The next major difference is deciding on the objective function to be optimized. For a fund manager, “best” is pretty simple to define: “Our objective is to outperform returns on the S&P 500 while holding risk levels equal to the S&P 500.” As noted earlier, there are many alternative objectives one can define for banks and they can often be in conflict with one another.

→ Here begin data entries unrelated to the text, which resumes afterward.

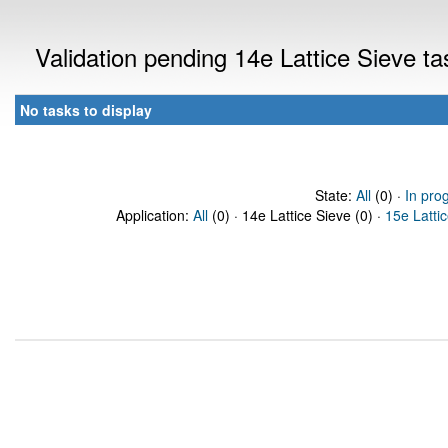
Validation pending 14e Lattice Sieve t
No tasks to display
State:
All
(0) ·
In pro
Application:
All
(0) · 14e Lattice Sieve (0) ·
15e Latti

The next major difference is the difficulty in setting up the initial “time 0” assumptions that one uses as a base in starting the simulation. Fund managers simulate returns, taking initial market values as an observable given. Bankers need to mark to market the entire balance sheet, 99.9% (by transaction count) of which has no observable market values. If this is not done correctly, the optimization simulation simply says “Buy the asset at par that’s worth more than par and sell short at par the asset that’s worth less than par.” This isn’t a very useful simulation result except in the sense that it will point out errors in the initial market conditions used at time zero.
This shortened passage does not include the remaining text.